Bank of America has reported a 10% rise in its third-quarter profits. The Charlotte, North Carolina-based banking giant announced earnings of $7.8 billion, with revenue climbing 2.9% to reach $25.32 billion. This performance surpassed analysts' expectations, with the bank's shares rising 1.4% in premarket trading.
A significant driver behind this growth was a stronger-than-anticipated interest income, which rose by 4% to $14.4 billion. This increase was fueled by higher rates and loan growth, with the bank's provision for credit losses also bettering expectations at $1.2 billion, under the projected $1.3 billion.
CEO Brian Moynihan highlighted the bank's resilience and growth, even amidst signs of an economic deceleration. "We added clients and accounts across all lines of business," Moynihan remarked. He further noted that while U.S. consumer spending continued to outpace the previous year, there was a noticeable slowdown.
However, 2023 has not been entirely favorable for Bank of America. Despite being poised to benefit from higher interest rates, the bank's stock has underperformed compared to its peers. This downturn is attributed to the bank's decision, under Moynihan's leadership, to invest heavily in low-yielding, long-dated securities during the Covid pandemic. As interest rates rose, these securities lost value, making Bank of America more sensitive to the recent surge in the 10-year Treasury yield.
This sensitivity has put pressure on the bank's net interest income (NII), a crucial metric for analysts. In July, the bank's CFO, Alastair Borthwick, reaffirmed that the NII for 2023 would hover around $57 billion. Despite these challenges, Bank of America's stock has shown some resilience, with a modest premarket trading rise of about 1%.
The bank's Wall Street unit also showcased a robust performance, with trading and investment banking revenues on the rise. This uptick indicates a potential thaw in the dealmaking slump that has characterized parts of the financial year. However, investors remain cautious, especially given the bank's investment portfolio's performance during the prolonged period of high interest rates.
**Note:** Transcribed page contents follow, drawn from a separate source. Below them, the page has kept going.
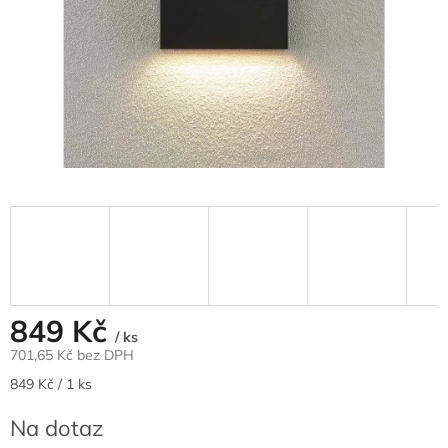
849 Kč
/ ks
701,65 Kč bez DPH
Měrná
849 Kč / 1 ks
cena:
Na dotaz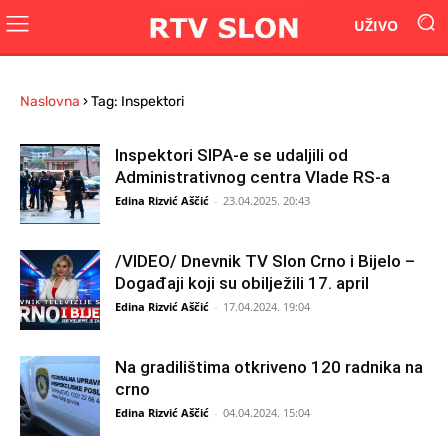
UŽIVO
Naslovna
›
Tag: Inspektori
Inspektori SIPA-e se udaljili od
Administrativnog centra Vlade RS-a
Edina Rizvić Aščić
-
23.04.2025. 20:43
/VIDEO/ Dnevnik TV Slon Crno i Bijelo –
Događaji koji su obilježili 17. april
Edina Rizvić Aščić
-
17.04.2024. 19:04
Na gradilištima otkriveno 120 radnika na
crno
Edina Rizvić Aščić
-
04.04.2024. 15:04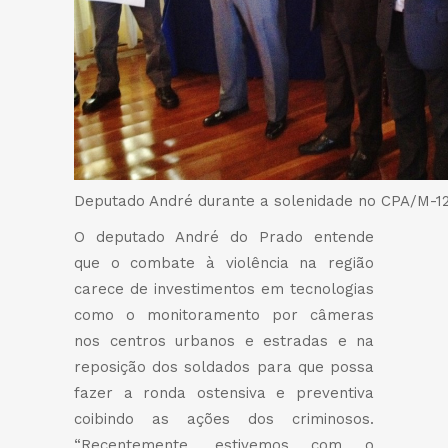
Deputado André durante a solenidade no CPA/M-1
O deputado André do Prado entende
que o combate à violência na região
carece de investimentos em tecnologias
como o monitoramento por câmeras
nos centros urbanos e estradas e na
reposição dos soldados para que possa
fazer a ronda ostensiva e preventiva
coibindo as ações dos criminosos.
“Recentemente, estivemos com o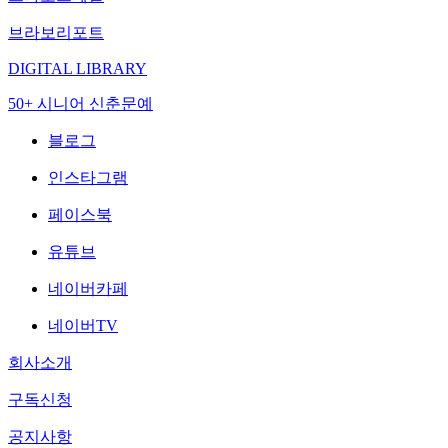
브라보리포트
DIGITAL LIBRARY
50+ 시니어 신춘문예
블로그
인스타그램
페이스북
유튜브
네이버카페
네이버TV
회사소개
구독신청
공지사항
Bank of America's decision to invest heavily in longer-dated Treasurys and mortgage bonds during the pandemic's early days has come under scrutiny. As the Federal Reserve began raising rates, the value of these holdings decreased, leading to reduced earnings from these investments. By the end of the third quarter, the bank had accumulated over $136 billion in paper losses on these securities.
Despite these challenges, analysts remain optimistic about Bank of America's future, not anticipating any immediate need for the bank to sell these holdings or book a loss. However, there are emerging concerns about some customers facing financial difficulties as borrowing costs rise. The bank reported net charge-offs of $931 million, marking a 79% increase from the previous year. Provisions for future loan losses also saw an uptick.
In conclusion, Bank of America's third-quarter performance paints a picture of resilience and adaptability in a challenging financial landscape. With a 10% profit rise and a strong showing from its Wall Street unit, the bank continues to navigate the complexities of the modern economic environment.